Around 680 million people - just under half of China’s 1.386 billion population - now live within an urban area. This extremely rapid urbanisation has seen almost 500 million people move to cities over the last 35 years, and the country now has more than 600 cities - many of which were just small towns a few decades ago.
This huge change is of great interest internationally, as China now consumes resources and emits waste on such a gigantic scale that it poses a threat to the earth’s sustainability. This means that academics and policymakers are looking closely at the country’s urbanisation, highlighting a multitude of challenges for sustainable development such as urban-rural disparity, high car dependency, environmental pollution and degradation.
The Chinese government has recently embarked on its New Urban Agenda, with the aim of making new development more sustainable, embracing an innovation-driven economy, people-centred urbanisation, and environmentally-conscious decision-making.
At the conference, delegates heard about Manchester’s recent transformation, its pioneering approaches to regional governance, and the need to balance economic growth with ensuring improvements in the quality of life of its residents.Attendees also heard how it has benefitted from an influx of younger residents into the city centre, and how the region continues to benefit from allocation of powers from central government.
Delegates were, in particular, impressed by Manchester’s success in integrating rail and tram services, as well as by ongoing schemes to improve the area’s blue-green infrastructure. They suggested that the importance of such schemes to the regeneration of town centres, as well as the reinvigoration of high streets and the boosting of urban tourism, were all examples of what other China and other countries could learn from Manchester.

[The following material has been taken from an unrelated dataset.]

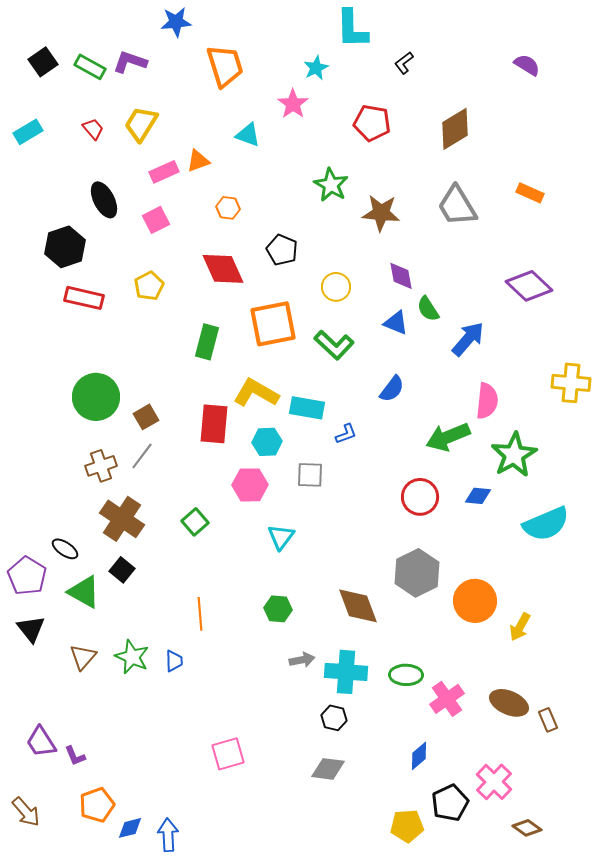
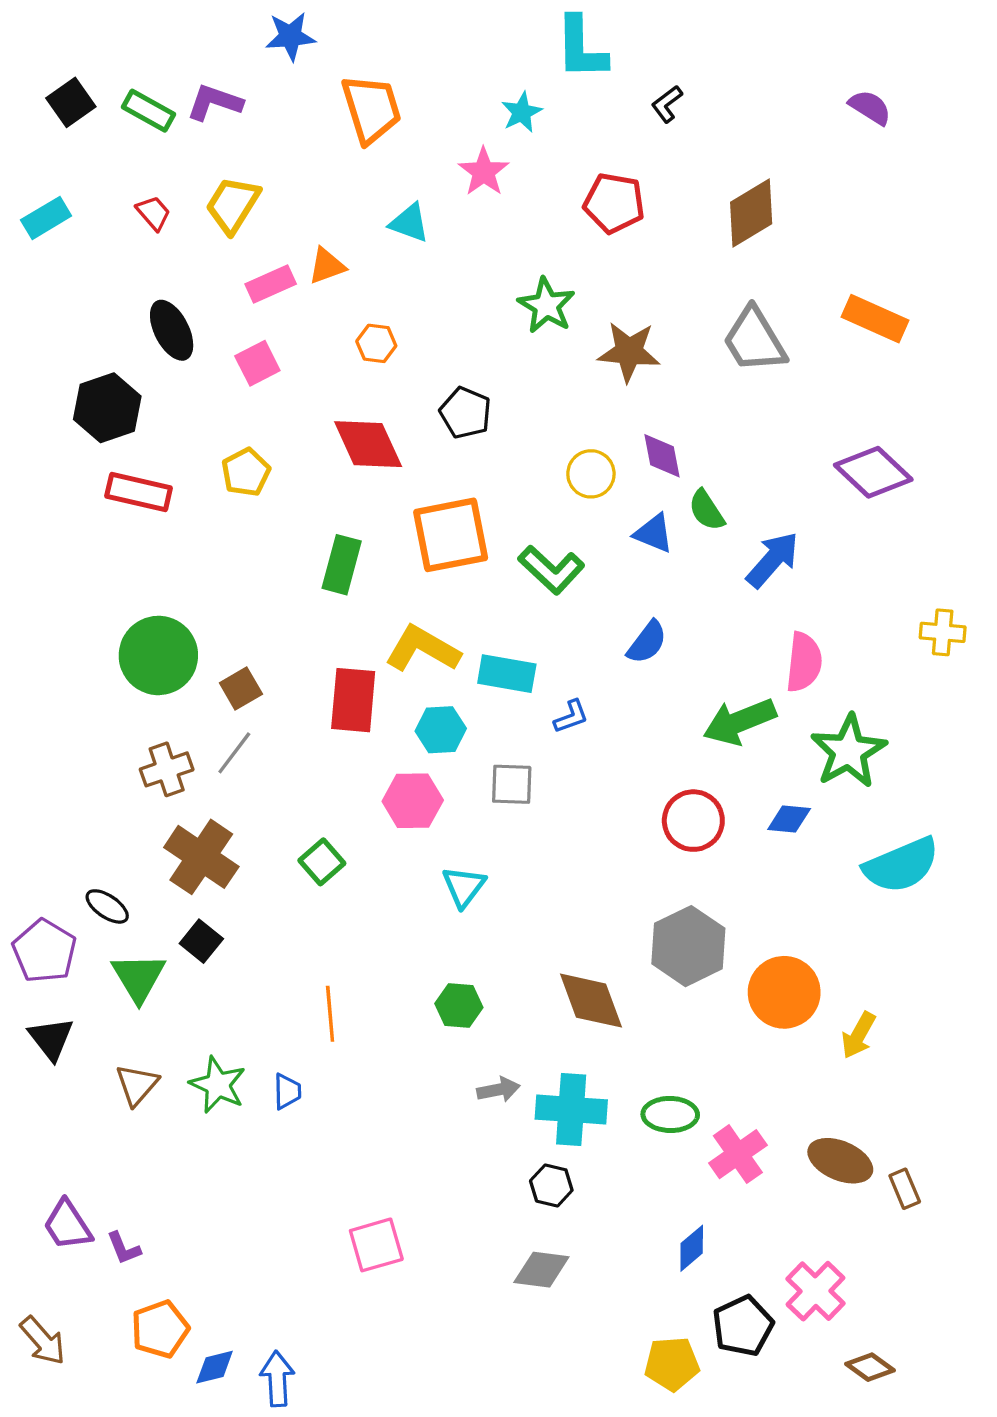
orange rectangle: (530, 193) -> (875, 319), size x1.4
yellow circle: (336, 287) -> (591, 474), moved
yellow cross: (571, 383) -> (943, 632), size x0.7
green triangle: (84, 592) -> (139, 977), turned 30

Conference attendees were able to explore Greater Manchester’s cultural diversity and the effects of its ongoing urban renaissance and reinvigoration, with field trips being undertaken to places including Salford Quays and Manchester United’s stadium. They were impressed by the city’s track record of urban redevelopment, as it continues to assert itself as one of the UK’s pre-eminent globally focused cities.
China’s New Urban Agenda was organised by The University of Manchester’s Urban Institute. With over 100 individual papers being delivered, the major international conference brought together experts from around the world who share a common interest in striving for a more sustainable urban future.